A New AWS Console Home Experience – This has a few sharp edges but is largely good. This will of course change for the better as the experience gets more polished, and then sharply for the worse as soon as they start putting ads into widgets.

New – Amazon EC2 Hpc6a Instance Optimized for High Performance Computing – Based upon the name I assume that hpc6a instances are designed to be print servers for all of your LaserJet printers.

Backtest trading strategies with Amazon Kinesis Data Streams long-term retention and Amazon SageMaker – If you’re not into crypto but still want to gamble away your retirement account via day trading, AWS is here to goad you on.

AWS Compute Optimizer supports AWS Graviton migration guidance – “Hey, you should move that workload to a different processor architecture to save money” is exactly what I would expect a cost optimization SaaS tool with zero context to recommend.

Automated Alerting on Amazon WorkSpaces Service Limits – Maybe, and I’m just spitballing here, the Customer Obsessed thing to do would be to alert the customer whenever any service limit for any service is approached rather than waiting for them to be surprised.

Blur faces in videos automatically with Amazon Rekognition Video – I prefer to blur faces in videos automatically by using the potato quality webcam built into the AWS DeepLens.

Introducing the Streaming Media Lens whitepaper for the AWS Well-Architected Framework | Amazon Web Services – This is useful for both of the companies that want to do streaming media but never at a scale that would make AWS’s egress pricing a complete joke for the workload.

Bring Your IPv6 Address Space to Amazon VPC IP Address Manager (IPAM) – See, the danger of pricing things the way IPAM does (20¢ per IP per month) is that if we take an IPv6 subnet with 281 trillion addresses in it I assume based upon the published pricing that my AWS bill will be $56 trillion that month. When I call some service pricing clownshoes, this is the kind of nonsense I’m talking about. I continue to not give the slightest crap about IPAM as a result.

How nonprofits can automate tax-exempt status across AWS accounts – The way I handle this sort of thing is by calling my account manager and making it their problem.

Tools

Still looking for a New Year’s resolution?
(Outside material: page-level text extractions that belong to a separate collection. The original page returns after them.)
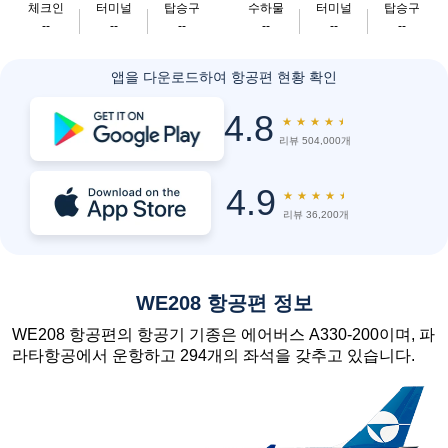
체크인
터미널
탑승구
수하물
터미널
탑승구
--
--
--
--
--
--
앱을 다운로드하여 항공편 현황 확인
4.8
★
★
★
★
★
리뷰 504,000개
4.9
★
★
★
★
★
리뷰 36,200개
WE208 항공편 정보
WE208 항공편의 항공기 기종은 에어버스 A330-200이며, 파
라타항공에서 운항하고 294개의 좌석을 갖추고 있습니다.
How about saving big on your cloud bill? Let me tell you a little bit about Vultr, the cloud infrastructure company that delivers performance cloud compute and bare metal at a price that the big tech clouds can’t compete with. Vultr is feature-PACKED, with a one-click marketplace to install the applications and operating systems you need without any of the hassle. Minimize time spent on devops with a developer-friendly API and managed Kubernetes and sleep easy with Vultr’s native DDoS protection. With more than 20 locations around the globe, deploying with Vultr is the easiest way to get close to your users. The best part? Screaming in the Cloud listeners can try Vultr FREE for 2 weeks with $100 in infrastructure credit. Just visit Vultr-dot-com-slash-screaming, that’s v-u-l-t-r-dot-com-slash-screaming to get started today! Sponsored

Usually Aidan Steele is linked here for shitposting, but today it’s because he built a framework for inspecting and editing traffic in AWS VPCs. This is a Big Deal.

… and that’s what happened Last Week in AWS.